Off we went on the train to Grindelwald, after making the most of the Happy Hostel's 8 franc breakfast. We wound uphill past tumbling rivers and steep hillsides, and mountains soon made an appearance.


Grindelwald played its part as a Swiss village perfectly, surrounded by mountains and crawling with tourists, with window boxes spilling geraniums over brown timber Swiss houses and cloudy mountains so perfect that they could have been a painted backdrop. 


We walked up to the cable car and hopped on a gondola to First, a name which proved that the Swiss can be as unimaginative as the rest of the world when it comes to naming things.

Let's go!

The gondola rose past sweet little mountain cottages and fat cattle grazing in bright green fields. The cattle all had cowbells and the cowbell soundtrack was audible even in our gondola. Roger resolutely faced the hillside as we rose higher, pretending that the ground was rising with him.


Then  Switzerland decided to mess with us and turned on the cloud machine, and that was the end of our views.

Into the void.

Up at the top I went on the cliff walk, which would have been delightfully terrifying if I could have seen how far up I was. With all the clouds it was just thrilling and cold and only terrifying if you used your imagination.  Roger's imagination was already in overdrive so he decided to stick to terra firma and left me to my own devices.

"This is as far as I go. I'll see you on the other side."

I had fun. Wind whistled up from an unseen valley and an invisible waterfall crashed into the abyss under a slippery suspension bridge.


At the end of the suspension bridge I climbed some steps to a grand lookout with information boards telling me all about the fantabulous view I couldn't see.  No matter, I did photo favours with a lovely Japanese couple and we all acted as if we could see fantastic things.

Whee!

There was a restaurant at the lookout, but Swiss prices with tourist upgrades were enough to cause apoplexy.
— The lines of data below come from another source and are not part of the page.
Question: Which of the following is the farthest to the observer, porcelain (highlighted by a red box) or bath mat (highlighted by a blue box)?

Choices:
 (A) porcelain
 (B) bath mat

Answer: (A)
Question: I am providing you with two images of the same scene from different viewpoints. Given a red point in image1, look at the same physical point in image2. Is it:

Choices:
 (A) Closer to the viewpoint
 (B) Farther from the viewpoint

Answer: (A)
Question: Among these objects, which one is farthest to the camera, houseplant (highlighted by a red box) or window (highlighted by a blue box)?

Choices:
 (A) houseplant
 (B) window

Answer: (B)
We dined outdoors instead, scoffing slightly squashed chocolate and cheese pretzels that had survived the trip up the mountain in our backpacks.  Then, deciding to swap one set of clouds for another, we caught the gondola back down to Grindelwald to catch another gondola up to Mannlichen, with stunning views in the valley as we dropped briefly below the clouds. 

A disembodied voice in the gondola assured me that the north face of Eiger was out there on my left but nope, just clouds. Mannlichen was pretty much deserted with not a skerrick of the hustle and bustle over at First. We found a picnic room complete with table and chairs, and ate more chocolate while regretting not bringing our flasks with hot coffee.
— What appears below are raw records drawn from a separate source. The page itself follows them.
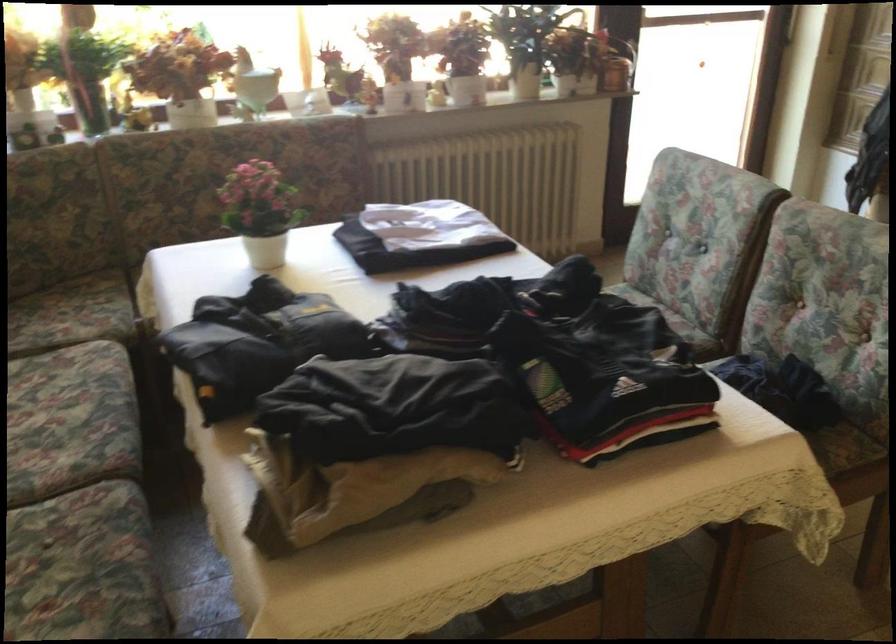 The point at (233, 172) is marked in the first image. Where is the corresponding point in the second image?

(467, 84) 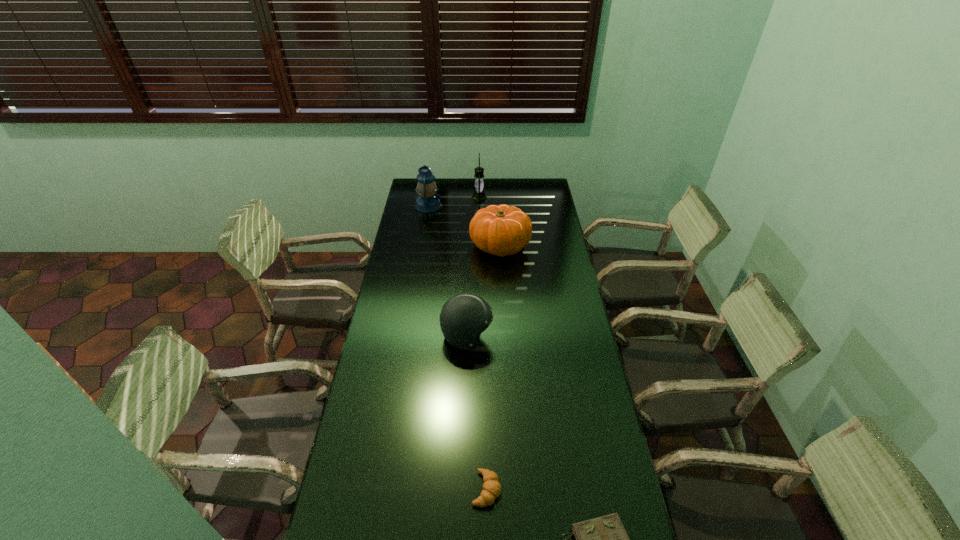 The height and width of the screenshot is (540, 960). I want to click on object positioned at the left edge, so click(428, 201).

Find the location of a particular element. object that is at the right edge is located at coordinates (502, 230).

Locate an element on the screen. The height and width of the screenshot is (540, 960). object present at the far left corner is located at coordinates (428, 201).

Where is `free location at the far edge of the desktop`? This screenshot has width=960, height=540. free location at the far edge of the desktop is located at coordinates tap(449, 179).

Image resolution: width=960 pixels, height=540 pixels. In order to click on vacant space at the left edge of the desktop in this screenshot , I will do `click(411, 347)`.

In order to click on vacant space at the right edge of the desktop in this screenshot , I will do `click(538, 205)`.

Where is `empty location between the leftmost object and the football helmet`? empty location between the leftmost object and the football helmet is located at coordinates (447, 271).

Find the location of a particular element. The width and height of the screenshot is (960, 540). free space between the leftmost object and the fourth farthest object is located at coordinates (447, 271).

You are a GUI agent. You are given a task and a screenshot of the screen. Output one action in this format:
    pyautogui.click(x=<x>, y=<y>)
    Task: Click on the vacant point located between the leftmost object and the right lantern
    
    Given the screenshot: What is the action you would take?
    pyautogui.click(x=454, y=201)

This screenshot has width=960, height=540. What are the coordinates of `vacant area that lies between the leftmost object and the third farthest object` in the screenshot? It's located at (465, 226).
A picnic room is a truely delightful invention for climates such as Switzerland's. 

The Mannlichen lookout was, I'm sure, blessed with beautiful views. 

Now that would be a downhill ride worth doing.  If you could see where you were going, that is.

Mannlichen outlook.

Small spatters of snow fell as we made our way across to the last gondola which took us down the other side of the mountain to Wengen, a breathtaking descent even with poor visibility.

Down.

Wengen was below the cloud ceiling: cliffs towered over fat Swiss cattle grazing with a backdrop of picturesque Swiss houses. I watched the gondola disappear back up into the clouds. Wengan was a ski town without the usual accoutrements of ski towns, like ski runs. This problem was neatly solved by sending all the skiers up the gondola where they could spend their day skiing on the Mannlichen side and then gondola back to spend their money in Wengen at night.  

Not that the cows cared.

Wengen from the gondola, incoming.

All gondola'd out for the day, we caught a final train back down another narrow valley, along a railway tucked between tall cliffs and a rushing stream of milky water hurrying to be somewhere else. 

Rain still fell in Interlaken. The Happy Hostel smelled of garlic and beer in the public rooms, and rice and coffee in the back kitchen where us hostel guests gathered to peruse the kettles and use the grown up cups. An American lady loudly enthused over the concept of using a kettle to boil water for tea. We swapped gondola/train stories with other travellers over a cup of tea (boiled in a kettle no less) and went to bed.